BACKGROUND AND CONTEXT FOR THE CONVENING
Much attention has been focused on the risks that rapid advances in automation and AI will eliminate large numbers of jobs, either permanently or through a temporary but painful period of labor market disruption, and that those advances will sustain or deepen existing inequalities. Millions of Americans are already experiencing the results of these trends today: many jobs for workers in the bottom half of the income distribution are not only low- paid, but also insecure, vulnerable to automation and outsourcing, and decoupled from benefits that are essential for economic security such as health insurance, paid leave, and retirement savings. As AI continues to evolve, more middle-class jobs are becoming vulnerable to automation, spreading economic insecurity. At the same time, entrepreneurship, automation, and AI offer the potential for positive economic transformation, by creating wealth that could be more equitably shared, by combining human and artificial intelligence in ways that could make work more meaningful and more productive, and by reducing the time needed to earn a good living.
Another area of public discourse has focused on the problem of “othering” based on group identities and how it creates marginality and deprives people of full belonging in American society. The growing divides among the poor and near poor, the struggling middle class, and the wealthy elite have exacerbated long-simmering identity-based conflicts in the U.S., contributing to a troubling rise in ethno-nationalist ideologies and continued discrimination against historically disadvantaged groups. Highly visible police killings of George Floyd and other Black people, and the wave of protests by a multi-racial coalition that they prompted, have sparked a national reckoning with persistent structural racism, not only in policing, but in access to justice, education, and economic opportunity for Black, Indigenous, and other people of color.
As the convening proceeded from the summer of 2020 to the spring of 2021, the COVID-19 pandemic and the national debate on structural racism put the issues of insecurity, inequity, and injustice into stark relief. COVID has demonstrated the gross inadequacy of our existing safety net and exposed inequalities in access to basic social services like food and healthcare. Its health and livelihood impacts have been significantly more severe for Black and brown people, low-income workers, women, and poor urban and rural communities. At the same time, COVID has shown our country’s reliance on essential workers at all levels (from doctors to postal carriers, nurses to grocery store workers), elevating their standing in the eyes of many and underscoring the moral urgency of protecting their livelihoods.

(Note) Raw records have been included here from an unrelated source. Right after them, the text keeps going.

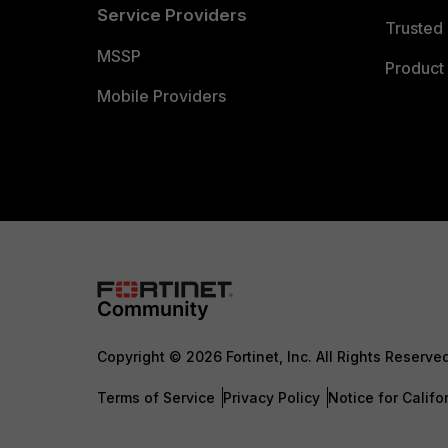
Service Providers
Trusted 
MSSP
Product 
Mobile Providers
Copyright © 2026 Fortinet, Inc. All Rights Reserve
Terms of Service
Privacy Policy
Notice for Califo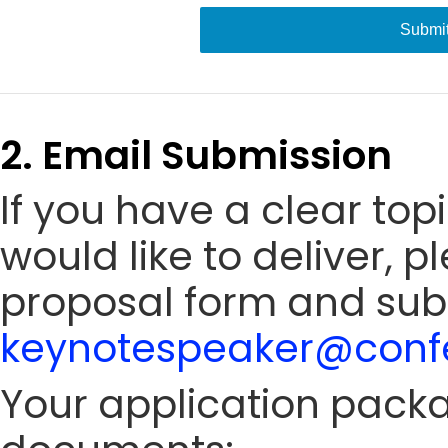
Submi
2. Email Submission
If you have a clear to
would like to deliver, 
proposal form and sub
keynotespeaker@confe
Your application packa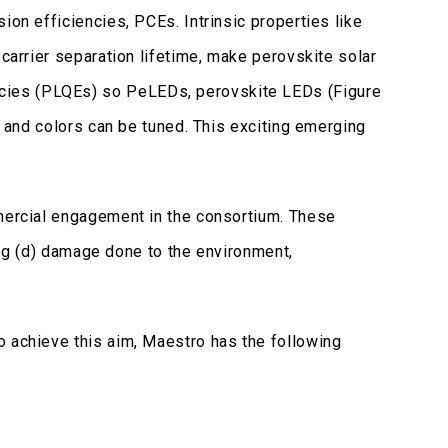
ion efficiencies, PCEs. Intrinsic properties like
 carrier separation lifetime, make perovskite solar
ncies (PLQEs) so PeLEDs, perovskite LEDs (Figure
, and colors can be tuned. This exciting emerging
mmercial engagement in the consortium. These
ring (d) damage done to the environment,
o achieve this aim, Maestro has the following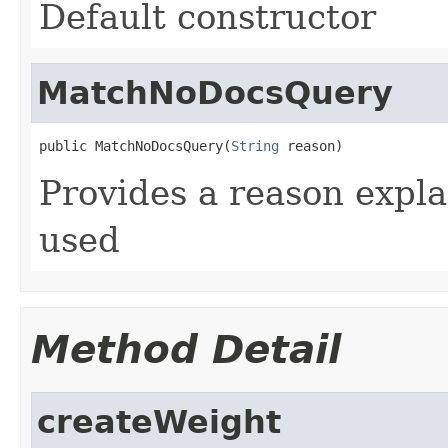
Default constructor
MatchNoDocsQuery
public MatchNoDocsQuery(
String
 reason)
Provides a reason expl
used
Method Detail
createWeight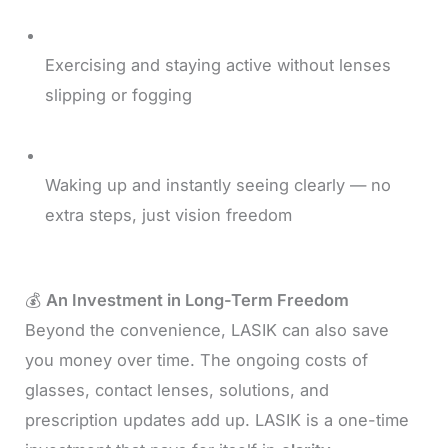
Exercising and staying active without lenses
slipping or fogging
Waking up and instantly seeing clearly — no
extra steps, just vision freedom
💰
An Investment in Long-Term Freedom
Beyond the convenience, LASIK can also save
you money over time. The ongoing costs of
glasses, contact lenses, solutions, and
prescription updates add up. LASIK is a one-time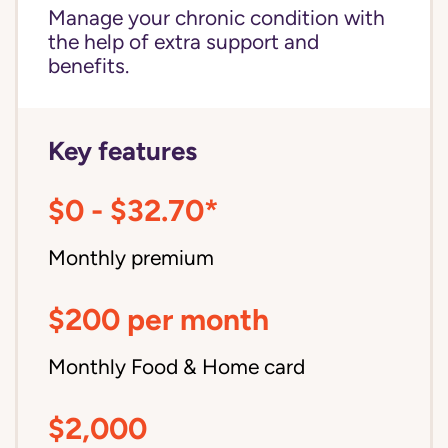
Manage your chronic condition with
the help of extra support and
benefits.
Key features
$0 - $32.70*
Monthly premium
$200 per month
Monthly Food & Home card
$2,000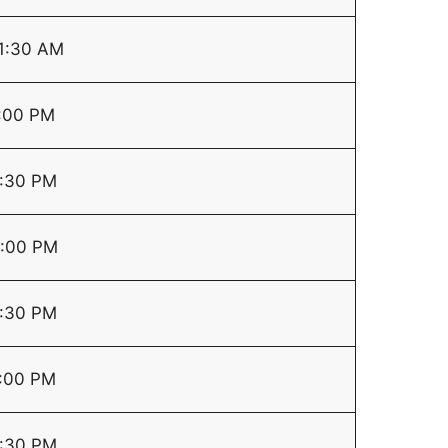
1:30 AM
:00 PM
:30 PM
:00 PM
:30 PM
:00 PM
:30 PM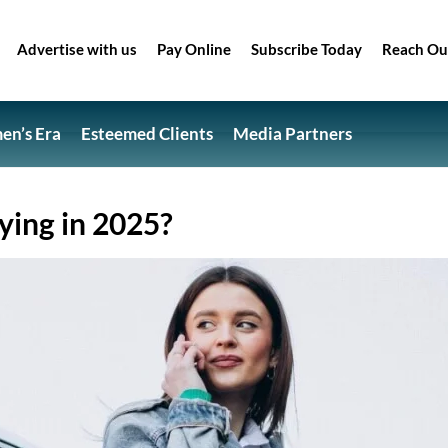
Advertise with us
Pay Online
Subscribe Today
Reach Ou
n’s Era
Esteemed Clients
Media Partners
ing in 2025?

A renewed sense of economic and social insecurity among a significant portion of Americans has expanded interest in policy innovations like basic income or a jobs guarantee and increased the willingness of legislators in the US and elsewhere to experiment with new approaches. Among other policies that would have been nearly inconceivable a year ago, the US government has advanced more than $4 trillion to minimize unemployment and support those who have lost jobs. The Biden Administration is seeking some of the most significant changes to social protection and income support programs since the 1960s, and these ideas are receiving broad public support.
In combination, the extraordinary challenges and public responses of the moment have created an unusual opening for dialogue about the society we want in the longer term. The convening sought to reframe and bridge these conversations. It asked how we can integrate the economic and technological innovation that is driving the creation of new financial wealth and economic productivity with a commitment to full economic and social inclusion for all Americans to create a better and more equitable society. The Vision and Foundations that follow present the convening group’s response to this challenge.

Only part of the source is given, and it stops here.